UCSF Health Helen Diller Hospital

 

Founded in 1891 with the establishment of the Colleges of Dentistry, Medicine, and Pharmacy nestled into the landscape of Mount Sutro, UCSF’s Parnassus Campus benefits from a dramatic location adjacent to nature, overlooking the surrounding city and Golden Gate Park below. The architecture of the new UCSF Health Helen Diller Hospital will integrate the campus and hospital into the landscape of Mount Sutro and the fabric of the city around it.

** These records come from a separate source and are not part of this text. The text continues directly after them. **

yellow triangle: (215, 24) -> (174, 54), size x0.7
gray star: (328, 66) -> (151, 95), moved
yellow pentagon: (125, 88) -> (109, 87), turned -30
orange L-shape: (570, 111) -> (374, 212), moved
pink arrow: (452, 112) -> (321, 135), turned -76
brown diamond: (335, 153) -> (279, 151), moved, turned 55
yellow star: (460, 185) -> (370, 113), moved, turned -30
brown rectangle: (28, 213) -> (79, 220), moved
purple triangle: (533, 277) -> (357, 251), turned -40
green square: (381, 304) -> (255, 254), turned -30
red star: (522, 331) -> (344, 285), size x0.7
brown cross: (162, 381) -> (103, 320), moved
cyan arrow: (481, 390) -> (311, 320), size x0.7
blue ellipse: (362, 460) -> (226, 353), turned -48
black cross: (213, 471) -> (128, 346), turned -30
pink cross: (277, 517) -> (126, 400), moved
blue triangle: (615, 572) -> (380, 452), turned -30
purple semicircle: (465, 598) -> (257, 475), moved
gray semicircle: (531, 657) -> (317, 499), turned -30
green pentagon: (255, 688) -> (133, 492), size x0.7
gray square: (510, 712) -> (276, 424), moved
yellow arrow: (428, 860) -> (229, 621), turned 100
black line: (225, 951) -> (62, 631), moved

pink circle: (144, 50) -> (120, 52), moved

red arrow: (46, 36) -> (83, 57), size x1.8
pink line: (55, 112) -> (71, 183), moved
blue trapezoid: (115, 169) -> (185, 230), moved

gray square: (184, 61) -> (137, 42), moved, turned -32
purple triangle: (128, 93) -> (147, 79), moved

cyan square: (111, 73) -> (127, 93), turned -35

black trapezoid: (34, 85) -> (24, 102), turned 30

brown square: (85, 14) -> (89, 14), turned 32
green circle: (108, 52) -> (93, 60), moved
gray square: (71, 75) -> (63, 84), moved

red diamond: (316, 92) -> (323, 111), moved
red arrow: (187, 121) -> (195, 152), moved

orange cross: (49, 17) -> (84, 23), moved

Additionally, the new building will promote connectivity within the campus by stitching together the existing Moffitt and Long buildings to form one hospital, facilitating a seamless experience for patients, visitors, and staff and a holistic healing environment for all.

Project /2020-

Herzog & de Meuron

Partners: Jacques Herzog, Pierre de Meuron, Jason Frantzen (Partner in Charge), Christine Binswanger, Tobias Winkelmann, Martin Knüsel.
Project Team: Alfonso Miguel Caballero (Associate, Project Architect), Kwamina Monney (Associate, Project Architect), Michel Pauli (Project Manager), Marcelo Bernardi (Associate, Project Manager), José Amorim, Evgenia Angelaki, Cinzia Bussola, Edoardo Cappella, Ryan Cole, Casper Dam, Isadora Del Grosso, Tomislav Dushanov (Associate), Amirkhan Gabdullin, Carly Gertler, Dylan Gibbs, Stefan Goeddertz, David Gonçalves Monteiro, Charlotte Greset, Marika Gross, Adrian Harrison, Jamie Harrison, Julia Hejmanowska, Josh Helin, Chocho Hu, Ryoko Ikeda, Sara Jacinto, Seunghyun Kang, Sarah Kim, Marcin Koltunski, Christian Lavista, Xueer Ma, Andrea Mantecon, Erica Mensi, Milos Mladenovic, Ilia Moiseev, Alonso Mortera, Alex Mortiboys, Benjamin Muller, Alexandros Mykoniatis, Stefan van Nederpelt, Saran Oki, Judy Ou, Louise Parsonage, Mickael Pelloquin, Tommaso Polli, Jaume Prieto Cuétara, Clara Rasines Mazo, Enrico Ricci, Martina Rotilio, Yskert Schindel, Martin Schulte, Klelia Siska, Aleksandar Slavikovic, Hannah Steenson, Victor Stolbovoy, Maxwell Streeter, Lukasz Szlachcic (Associate), Jakob Thorsen, Antonio Torres Tebar, André Vergueiro, Luke Willis, Anna Zarubina.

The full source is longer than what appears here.